**RECORDS FOR THE EXERCISE**:
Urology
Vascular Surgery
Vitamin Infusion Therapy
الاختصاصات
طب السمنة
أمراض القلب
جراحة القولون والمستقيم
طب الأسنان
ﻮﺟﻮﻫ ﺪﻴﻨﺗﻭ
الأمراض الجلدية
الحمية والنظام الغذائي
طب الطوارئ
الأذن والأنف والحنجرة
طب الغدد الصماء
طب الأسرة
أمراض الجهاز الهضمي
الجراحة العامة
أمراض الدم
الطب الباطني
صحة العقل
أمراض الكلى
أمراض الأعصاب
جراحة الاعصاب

...

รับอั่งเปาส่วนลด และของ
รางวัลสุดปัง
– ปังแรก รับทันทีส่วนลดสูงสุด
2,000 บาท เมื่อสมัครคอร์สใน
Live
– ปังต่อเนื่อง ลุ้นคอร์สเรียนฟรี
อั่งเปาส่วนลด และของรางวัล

**TASK DIRECTIONS**:
Read the entries above and find each line holding the word "งเปาส". Copy it out.

**ANSWER BELOW**:
รับอั่งเปาส่วนลด และของ
อั่งเปาส่วนลด และของรางวัล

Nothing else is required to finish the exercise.